Doch seit Kur­zem scheint es wie­der etwas Hoff­nung für De La Soul am Streaming-​Himmel zu geben. Das Unter­neh­men Reser­voir Media hat sich Anfang Juni die Lizenz­rech­te des De La Soul-​Backkatalogs – inklu­si­ve ihrem Debüt­al­bum – gesi­chert. Das Unter­neh­men, wel­ches sich seit 2007 unter ande­rem auf die Arbeit mit Musik­rech­ten spe­zia­li­siert hat, hat näm­lich für etwa 100 Mil­lio­nen US-​Dollar Tom­my Boy auf­ge­kauft und erlangt somit neben der Musik von De La noch vie­le wei­te­re Klas­si­ker. Reser­voir Media befin­det sich nun bereits in Gesprä­chen mit De La Soul, um unter ande­rem "3 Feet High And Rising" schnellst­mög­lich auf den gän­gi­gen Streaming-​Portalen zu platzieren.
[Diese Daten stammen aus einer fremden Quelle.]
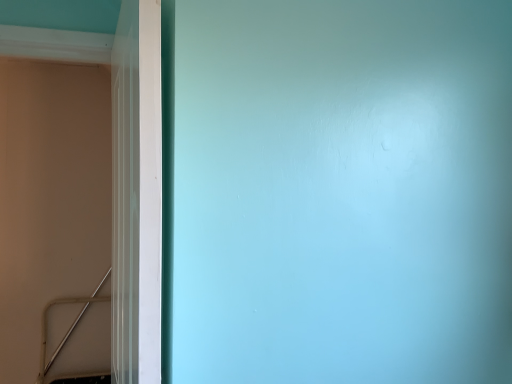 You are a GUI agent. You are given a task and a screenshot of the screen. Output one action in this format:
    pyautogui.click(x=<x>, y=<y>)
    Task: Click on the white glossy door at left
    This screenshot has width=512, height=384.
    Given the screenshot: What is the action you would take?
    pyautogui.click(x=136, y=194)

What do you see at coordinates (136, 194) in the screenshot?
I see `white glossy door at left` at bounding box center [136, 194].

At what (x,y) coordinates should I click in order to perform the action: click on white glossy door at left. Please return your answer as a coordinate pair (x, y). Looking at the image, I should click on (136, 194). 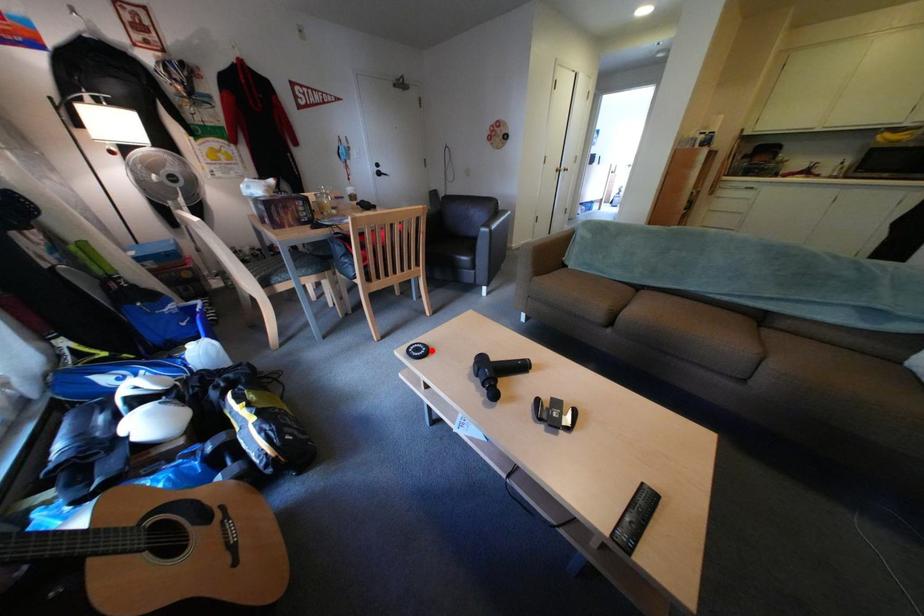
Die­se bis­he­ri­ge Situa­ti­on hin­dert die Band aber nicht dar­an, wei­ter­hin die Mes­sa­ges ihres Debüt­al­bums in die Welt zu tra­gen. 2014 – zum 25. Geburts­tag ihres Klas­si­kers – stell­ten Pos, Dave und Mase alle Ver­öf­fent­li­chun­gen, die von ihnen bei Tom­my Boy Records erschie­nen sind, für 25 Stun­den zum Free­down­load ins Netz. Anfang 2021 haben die drei Plugs außer­dem einen unter­halt­sa­men Gast­auf­tritt in der Cartoon-​Serie "Teen Titans Go!": "The Water is 3 Feet High And Rising!". Dabei kämp­fen sie gemein­sam mit den Protagonist:innen der Serie gegen ein Mons­ter, wel­ches ihre gesam­te Musik zuvor gestoh­len hat – ein mehr als deut­li­cher Sei­ten­hieb gegen­über Tom­my Boy Enter­tain­ment. Zudem ist bereits für nächs­tes Jahr eine Jubi­lä­ums­tour für "3 Feet High And Rising" geplant, um gemein­sam die Schnaps­zahl 33 zu feiern.
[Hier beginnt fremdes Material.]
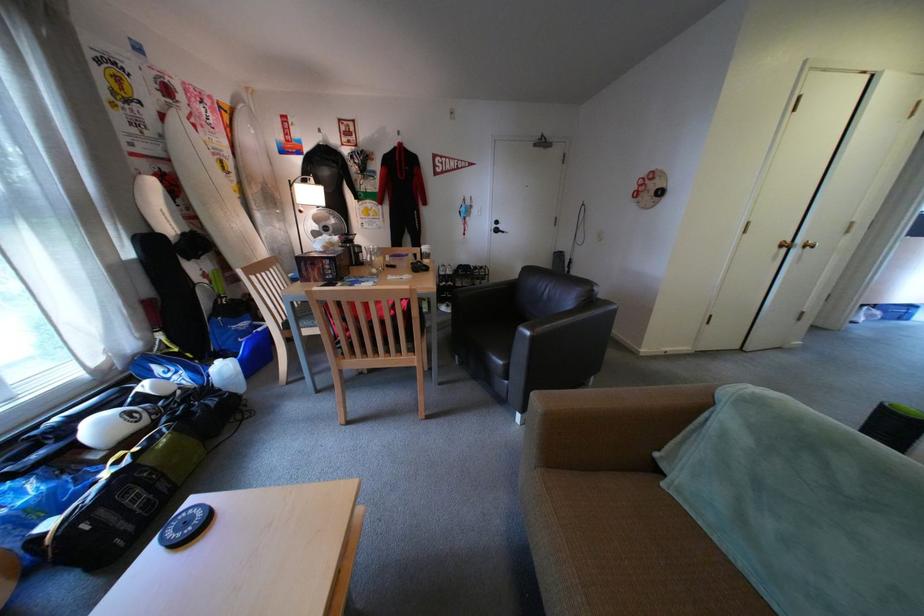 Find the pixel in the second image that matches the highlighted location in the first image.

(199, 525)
Don't Press Play - De La Soul & The Titans Go To Mars

De La Soul haben viel­leicht nie die aller­größ­te Auf­merk­sam­keit erhal­ten, aber haben ins­be­son­de­re mit ihrem Debüt­al­bum die ein oder ande­re unge­schrie­be­ne HipHop-​Regel gebro­chen und sind Vor­rei­ter für vie­le Künstler:innen. De La passt sich nicht an, erst recht nicht an schein­ba­re Nor­men der Rap­mu­sik. Hier trifft Humor inklu­si­ve wit­zi­gen Skits und absur­den Samples auf Sozi­al­kri­tik. Pres­se­fo­tos wer­den mit Blu­men geschos­sen und es stellt kein Pro­blem dar, das Peace-​Zeichen auf dem Cover von "3 Feet High And Rising" zu ver­ewi­gen oder es bei Auf­trit­ten als über­di­men­sio­na­le Ket­te zu tra­gen. Auch wenn wei­te Tei­le des Publi­kums es für wich­tig erach­ten, die Plugs als "Hip­pies" zu kate­go­ri­sie­ren, so macht das gera­de ihre enor­me Real­ness und Akzep­tanz – sowohl auf der Stra­ße als auch in der Vor­stadt – aus. Oder um es mit den Wor­ten von Posdnu­os zu beschrei­ben: "We don't think that we are so dif­fe­rent. It's just that ever­y­bo­dy is try­ing to be the same." DJ Maseo ergänzt dazu pas­send in einem Inter­view: "De La has always been about hip-​hop. It's not about dai­sies or the hip­py era. We were doing hip-​hop our way."